Öte yandan; 5237 sayılı TCK’nın “Adalet ve kanun önünde eşitlik ilkesi” başlıklı 3. maddesinin 1. fıkrasında;

“Suç işleyen kişi hakkında işlenen fiilin ağırlığıyla orantılı ceza ve güvenlik tedbirine hükmolunur.” hükmü getirilmiş bu düzenleme ile işlenen fiil ile hükmolunan ceza ve güvenlik tedbirleri arasında “orantı” bulunması, böylelikle suç işlenmesiyle bozulan toplum düzeninde adaletin sağlanması için suç işleyen kimseye uygulanacak yaptırımın haklı ve ölçülü olması gerektiği de göz önünde bulundurulacağı hüküm altına alınmıştır.

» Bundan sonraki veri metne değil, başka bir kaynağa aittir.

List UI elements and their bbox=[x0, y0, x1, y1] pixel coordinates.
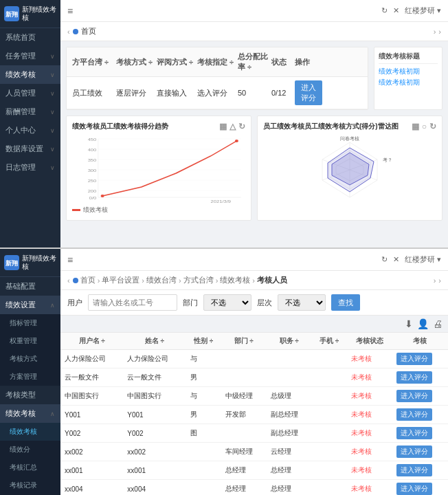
nav-next-icon-bottom[interactable]: › bbox=[434, 276, 436, 285]
person-icon[interactable]: 👤 bbox=[417, 318, 429, 329]
bc-item-5[interactable]: 考核人员 bbox=[257, 275, 287, 285]
bc-item-4[interactable]: 绩效考核 bbox=[220, 275, 250, 285]
sidebar-item-assess-type[interactable]: 考核类型 bbox=[0, 386, 60, 404]
td-job: 副总经理 bbox=[267, 406, 312, 424]
sidebar-item-basic-config[interactable]: 基础配置 bbox=[0, 277, 60, 296]
right-item-1[interactable]: 绩效考核初期 bbox=[379, 67, 438, 76]
svg-text:2021/3/9: 2021/3/9 bbox=[211, 199, 232, 204]
right-panel: 绩效考核标题 绩效考核初期 绩效考核初期 bbox=[374, 47, 443, 110]
bc-item-2[interactable]: 绩效台湾 bbox=[146, 275, 177, 285]
right-item-2[interactable]: 绩效考核初期 bbox=[379, 78, 438, 87]
user-text[interactable]: 红楼梦研 ▾ bbox=[405, 6, 441, 16]
sidebar-item-perf[interactable]: 绩效考核 ∨ bbox=[0, 65, 60, 84]
enter-button[interactable]: 进入评分 bbox=[396, 464, 432, 476]
td-name: 中国图实行 bbox=[123, 387, 186, 406]
close-icon[interactable]: ✕ bbox=[393, 6, 399, 15]
bc-item-1[interactable]: 单平台设置 bbox=[102, 275, 139, 285]
td-dept bbox=[221, 368, 267, 387]
bc-item-3[interactable]: 方式台湾 bbox=[183, 275, 214, 285]
sidebar-sub-item-plan[interactable]: 方案管理 bbox=[0, 368, 60, 386]
th-assess-action[interactable]: 考核 bbox=[392, 333, 448, 350]
sidebar-item-log[interactable]: 日志管理 ∨ bbox=[0, 158, 60, 177]
sidebar-item-salary[interactable]: 薪酬管理 ∨ bbox=[0, 102, 60, 121]
td-action: 进入评分 bbox=[295, 80, 322, 105]
enter-button[interactable]: 进入评分 bbox=[396, 353, 432, 365]
th-job[interactable]: 职务 ÷ bbox=[267, 333, 312, 350]
chart2-title: 员工绩效考核员工绩效考核方式(得分)雷达图 ▦ ○ ↻ bbox=[263, 122, 436, 131]
sidebar-sub-perf: 指标管理 权重管理 考核方式 方案管理 bbox=[0, 314, 60, 386]
table-row: xx004 xx004 总经理 总经理 未考核 进入评分 bbox=[60, 480, 448, 496]
enter-button[interactable]: 进入评分 bbox=[396, 427, 432, 439]
td-phone bbox=[312, 350, 347, 368]
filter-input-user[interactable] bbox=[88, 294, 177, 311]
bc-sep-4: › bbox=[252, 276, 255, 285]
menu-icon[interactable]: ≡ bbox=[67, 6, 73, 16]
chevron-icon: ∨ bbox=[50, 164, 55, 171]
enter-score-button[interactable]: 进入评分 bbox=[295, 80, 322, 105]
td-name: 人力保险公司 bbox=[123, 350, 186, 368]
nav-next-icon2[interactable]: › bbox=[438, 28, 441, 36]
enter-button[interactable]: 进入评分 bbox=[396, 446, 432, 458]
enter-button[interactable]: 进入评分 bbox=[396, 483, 432, 495]
circle-icon[interactable]: ○ bbox=[422, 122, 427, 131]
nav-prev-icon-bottom[interactable]: ‹ bbox=[67, 276, 70, 285]
table-icon[interactable]: ▦ bbox=[219, 122, 227, 131]
table-icon[interactable]: ▦ bbox=[412, 122, 419, 131]
topbar-left: ≡ bbox=[67, 6, 73, 16]
sidebar-sub-item-summary[interactable]: 考核汇总 bbox=[0, 459, 60, 476]
sidebar-item-personal[interactable]: 个人中心 ∨ bbox=[0, 121, 60, 140]
user-text-bottom[interactable]: 红楼梦研 ▾ bbox=[405, 254, 441, 265]
sidebar-item-perf-setting[interactable]: 绩效设置 ∧ bbox=[0, 296, 60, 314]
menu-icon-bottom[interactable]: ≡ bbox=[67, 254, 73, 265]
chart-icon[interactable]: △ bbox=[229, 122, 236, 131]
th-username[interactable]: 用户名 ÷ bbox=[60, 333, 123, 350]
sidebar-top: 新翔 新翔绩效考核 系统首页 任务管理 ∨ 绩效考核 ∨ 人员管理 ∨ bbox=[0, 0, 60, 248]
svg-text:200: 200 bbox=[88, 189, 97, 193]
nav-next-icon2-bottom[interactable]: › bbox=[438, 276, 441, 285]
refresh-icon[interactable]: ↻ bbox=[429, 122, 436, 131]
th-assess-status[interactable]: 考核状态 bbox=[347, 333, 392, 350]
td-dept: 车间经理 bbox=[221, 443, 267, 461]
sidebar-sub-item-score[interactable]: 绩效分 bbox=[0, 441, 60, 459]
sidebar-sub-item-indicator[interactable]: 指标管理 bbox=[0, 314, 60, 332]
td-col3: 直接输入 bbox=[157, 88, 194, 98]
nav-next-icon[interactable]: › bbox=[434, 28, 436, 36]
sidebar-sub-item-weight[interactable]: 权重管理 bbox=[0, 332, 60, 350]
topbar-right: ↻ ✕ 红楼梦研 ▾ bbox=[381, 6, 441, 16]
enter-button[interactable]: 进入评分 bbox=[396, 408, 432, 421]
chevron-icon: ∨ bbox=[50, 146, 55, 153]
td-gender: 男 bbox=[186, 406, 221, 424]
sidebar-sub-item-record[interactable]: 考核记录 bbox=[0, 476, 60, 494]
sidebar-item-home[interactable]: 系统首页 bbox=[0, 28, 60, 47]
download-icon[interactable]: ⬇ bbox=[405, 318, 413, 329]
chevron-icon: ∨ bbox=[50, 72, 55, 78]
print-icon[interactable]: 🖨 bbox=[433, 318, 443, 329]
sidebar-item-db[interactable]: 数据库设置 ∨ bbox=[0, 140, 60, 158]
bc-item-0[interactable]: 首页 bbox=[80, 275, 96, 285]
td-job: 总级理 bbox=[267, 387, 312, 406]
enter-button[interactable]: 进入评分 bbox=[396, 371, 432, 384]
th-phone[interactable]: 手机 ÷ bbox=[312, 333, 347, 350]
filter-select-level[interactable]: 不选 bbox=[278, 294, 326, 311]
refresh-icon[interactable]: ↻ bbox=[238, 122, 245, 131]
th-name[interactable]: 姓名 ÷ bbox=[123, 333, 186, 350]
td-action: 进入评分 bbox=[392, 368, 448, 387]
sidebar-sub-item-method[interactable]: 考核方式 bbox=[0, 350, 60, 368]
enter-button[interactable]: 进入评分 bbox=[396, 390, 432, 402]
close-icon-bottom[interactable]: ✕ bbox=[393, 255, 399, 264]
th-gender[interactable]: 性别 ÷ bbox=[186, 333, 221, 350]
td-action: 进入评分 bbox=[392, 480, 448, 496]
th-dept[interactable]: 部门 ÷ bbox=[221, 333, 267, 350]
nav-prev-icon[interactable]: ‹ bbox=[67, 28, 70, 36]
sidebar-item-perf-assess[interactable]: 绩效考核 ∧ bbox=[0, 404, 60, 423]
breadcrumb-item[interactable]: 首页 bbox=[81, 26, 96, 36]
sidebar-item-task[interactable]: 任务管理 ∨ bbox=[0, 47, 60, 65]
sidebar-sub-item-assess[interactable]: 绩效考核 bbox=[0, 423, 60, 441]
refresh-icon[interactable]: ↻ bbox=[381, 6, 388, 15]
td-col1: 员工绩效 bbox=[72, 88, 113, 98]
filter-select-dept[interactable]: 不选 bbox=[203, 294, 251, 311]
search-button[interactable]: 查找 bbox=[331, 294, 360, 311]
refresh-icon-bottom[interactable]: ↻ bbox=[381, 255, 388, 264]
td-status: 未考核 bbox=[347, 406, 392, 424]
sidebar-item-people[interactable]: 人员管理 ∨ bbox=[0, 84, 60, 102]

Bu açıklamalar ışığında uyuşmazlık konusu değerlendirildiğinde;

Sanığın babası……‘ın Ankara ili, Yenimahalle ilçesi, Ostim Mahallesinde çalıştığı iş yerinden olay tarihinden bir süre önce ayrıldığı, alacağı bulunduğunu belirttiği eski iş yeri sahibini görmek için olay günü yanına sanık … ile sanığın arkadaşı …..’ı da alarak olay yerine gittiği, yaşanan tartışmanın kavgaya dönüşmesi ile sanığın babası ….. ile iş yeri sahibi … arasında kavga çıktığı, kavgadan sonra olay yerinden ayrılan sanık, sanığın babası ….. ve arkadaşı …..’ın, yanlarına …..’ı da alarak yeniden olay yerine geldikleri ancak …‘yı bulamadıkları, bu sırada ……‘un işçisi katılan … ile aralarında kavga çıktığı, kavga sırasında sanık …‘ın inceleme dışı sanıklardan babası……, kardeşi ….. ve arkadaşı olan ………. ile birlikte sopa ve su borusu ile vurarak katılan …‘ı darbettikleri, katılanın frontal kemik kırığı ile frontal sinüs ön duvarı kırığı oluşacak şekilde yaralandığı, Adli Tıp Kurumu Başkanlığı 2. İhtisas Kurulunca düzenlenen 08.07.2011 tarihli rapora göre, meydana gelen yaralanmanın, katılanın yaşamını tehlikeye sokmadığı, basit bir tıbbi müdahale ile giderilebilecek ölçüde hafif nitelikte olmadığı, vücuttaki kemik kırıklarının hayat fonksiyonlarına etkisi hafif (1), orta (2, 3), ağır (4, 5, 6) olarak sınıflandırıldığında, birden fazla kırık olması nedeniyle skorlama yapılarak katılanda saptanan kırıkların müştereken hayat fonksiyonlarını orta (2) derecede etkileyecek nitelikte olduğunun belirtildiği anlaşılan olayda; kemik kırığı doğuran yaralanmalarda kırığın derecesine göre sanığın cezasında yarı oranına kadar artırım öngören TCK’nın 87/3. maddesi gereğince uygulama yapılırken bilimsel verilere dayanan ve kemik kırıklarını hafif (1), orta (2-3) ve ağır (4-5-6) olarak sınıflandıran istikrar kazanmış adli tıp uygulamaları doğrultusunda Adli Tıp Kurumu Başkanlığı 2. İhtisas Kurulunca düzenlenen 08.07.2011 tarihli rapordaki katılanın vücudundaki frontal kemik kırığı ile frontal sinüs ön duvarı kırıklarının müştereken katılanın yaşam fonksiyonlarına orta (2) derecede etkili olduğu yönündeki tespitler gözetilerek kırığın yaşamsal fonksiyonlara etkisine göre makul bir oranda artırım yapılması gerekirken Yerel Mahkemece 5237 sayılı TCK’nın 3. maddesinde düzenlenen orantılılık ilkesini de ihlal edecek şekilde artırım oranının 1/3 olarak fazla tespitinde isabet bulunmamaktadır.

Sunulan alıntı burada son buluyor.